Memorial Day: solemnity ? and shame


By PAT MURPHY

Throughout the nation next Monday, Memorial Day speakers will fill the air with florid red-white-and-blue tributes to the hundreds of thousands of young who've fallen in battlefield combat since the founding of the United States—653,708 dead of 43,185,893 who have served during wars.

Whether in "good wars" to defend the United States or "bad wars" masterminded by politicians without a smidgeon of understanding of the consequences, men and women ordered into battle and who died performed their duty heroically and deserve every honor.

Except for a few protestors of the Iraq war, most of the ornate Memorial Day speeches will ignore the horror and shame and enduring costs of war and the inability of governments to control their impulses for killing as a solution to their real or imagined grievances.

Across the years, however, wars and their ghastly tolls on nations and their people have stirred eloquent dissent, often from men who've endured bloody battlefield experiences, providing grimmer perspectives to war often forgotten by politicians who rhapsodize about the patriotism of battlefield death.

●"I know not with what weapons World War III will be fought, but World War IV will be fought with sticks and stones." -- Albert Einstein.

●"War doesn't determine who's right, just who's left." -- Unknown.

●"We must conquer war or war will conquer us." — Ely Culbertson (Romanian-born peace activist).

●"War is delightful to those who have had no experience of it." -- Deciderius Erasmus (Dutch scholar and theologian).

●"There never was a good war or a bad peace." -- Benjamin Franklin.

●"I prefer the most unjust peace to the most righteous war." -- Cicero (Roman statesman).

●"War hath no fury like a non-combatant." -- Charles Edward Montague (British soldier turned antiwar activist).

●"When the rich make war, it's the poor that die." -- Jean-Paul Sartre (French philosopher).

●"The military don't start wars.
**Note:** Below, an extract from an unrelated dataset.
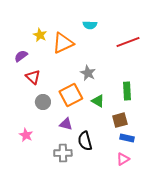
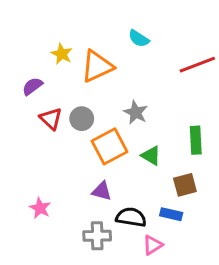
cyan semicircle: (90, 25) -> (139, 38), turned 32
gray circle: (43, 102) -> (82, 119), moved
blue rectangle: (127, 138) -> (171, 214), moved
black semicircle: (85, 141) -> (131, 217), turned 114
pink triangle: (123, 159) -> (153, 245), moved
Politicians start wars." -- Gen. William Westmoreland (U.S. commander in Vietnam).

● "One is left with the horrible feeling now that war settles nothing; that to win a war is as disastrous as to lose one." -- Agatha Christie (British author).

● "You can no more win a war than you can win an earthquake." -- Jeannette Rankin (First woman in the U.S. House of Representatives).

● "We will not learn how to live together in peace by killing each other's children." -- Jimmy Carter.

● "War is a cowardly escape from the problems of peace." -- Thomas Mann (German author and social critic).

● "You can't say that civilization don't advance, however, for in every war they kill you in a new way." -- Will Rogers (American humorist).